Le député du groupe communiste Fabien Roussel ne manque pas d'humour, mais sa démarche est également destinée à alerter le public : le 5 décembre, il a interpellé à la tribune ses confrères de l'Hémicycle en leur expliquant qu'il avait créé une société offshore au cours du weekend pour démontrer l'inanité de la lutte contre l'évasion fiscale.
Après une simple recherche sur un Internet, l'élu a trouvé le site SFM-offshore.com et a aussitôt commencé à créer sa propre entreprise à Gibraltar : «Et là, on peut créer, commander une entreprise en deux minutes, c'est écrit ! Eh bien vous savez quoi, monsieur le ministre ? J'ai créé mon entreprise offshore ce weekend», a-t-il lancé à l'adresse de Gérald Darmanin, ministre de l'Action et des Comptes publics.
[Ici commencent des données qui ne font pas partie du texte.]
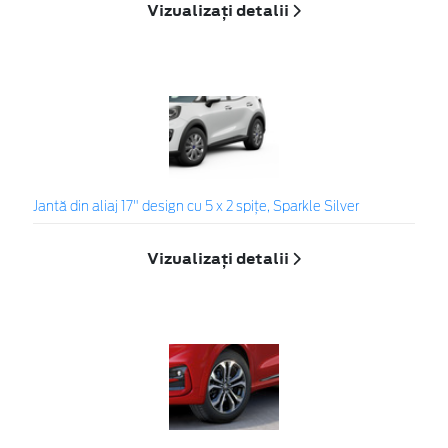
Vizualizați detalii
Jantă din aliaj 17" design cu 5 x 2 spiţe, Sparkle Silver
Vizualizați detalii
Si l'Europe cherche où sont les paradis fiscaux, il suffit d'aller chercher sur ce site.
Puis, il a démontré la simplicité de l'ouverture du compte, glissant au passage une allusion à la liste noire des paradis fiscaux établie par l'Union européenne : «Ensuite, j'ai eu le choix d'enregistrer ma société dans un des 23 paradis fiscaux que me propose cette entreprise – si l'Europe cherche où sont les paradis fiscaux, il suffit d'aller chercher sur ce site. Au choix, c'est écrit : la Suisse, les Bahamas, Hong Kong, Singapour, Gibraltar, le Delaware, etc. Et après j'ai créé mon entreprise. J'ai choisi Gibraltar.»
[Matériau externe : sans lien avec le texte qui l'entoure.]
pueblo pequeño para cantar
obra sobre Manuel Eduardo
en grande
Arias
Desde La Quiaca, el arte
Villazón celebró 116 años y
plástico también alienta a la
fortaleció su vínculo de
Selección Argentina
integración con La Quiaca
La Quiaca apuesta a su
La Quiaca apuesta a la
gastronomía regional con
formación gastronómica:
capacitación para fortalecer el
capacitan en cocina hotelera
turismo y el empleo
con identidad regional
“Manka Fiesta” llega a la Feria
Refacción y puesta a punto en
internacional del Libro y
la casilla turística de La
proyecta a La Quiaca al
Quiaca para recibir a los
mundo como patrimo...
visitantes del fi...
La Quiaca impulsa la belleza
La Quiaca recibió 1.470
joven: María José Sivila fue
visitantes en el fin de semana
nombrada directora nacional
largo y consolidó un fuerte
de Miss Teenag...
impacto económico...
Président : Gérald Darmanin, actionnaire principale : Amélie de Montchalin, Fabien Roussel aime les blagues bien léchées
Mais Fabien Roussel ne s'est pas arrêté en si bon chemin sur le sentier de la blague : «Il a fallu donner un nom : j'ai créé l'entreprise "ministère des Comptes publics". Il a fallu trouver un directeur et un actionnaire principal ; et là ils vous offrent deux options : ou ils vous nomment l'actionnaire et le directeur mais ça vous coûte plus cher, ou vous le nommez vous-même. Alors j'ai nommé comme directeur monsieur Gérald Darmanin, comme actionnaire principal madame Amélie de Montchalin [députée LREM spécialiste des finances], à 51% de l'entreprise.»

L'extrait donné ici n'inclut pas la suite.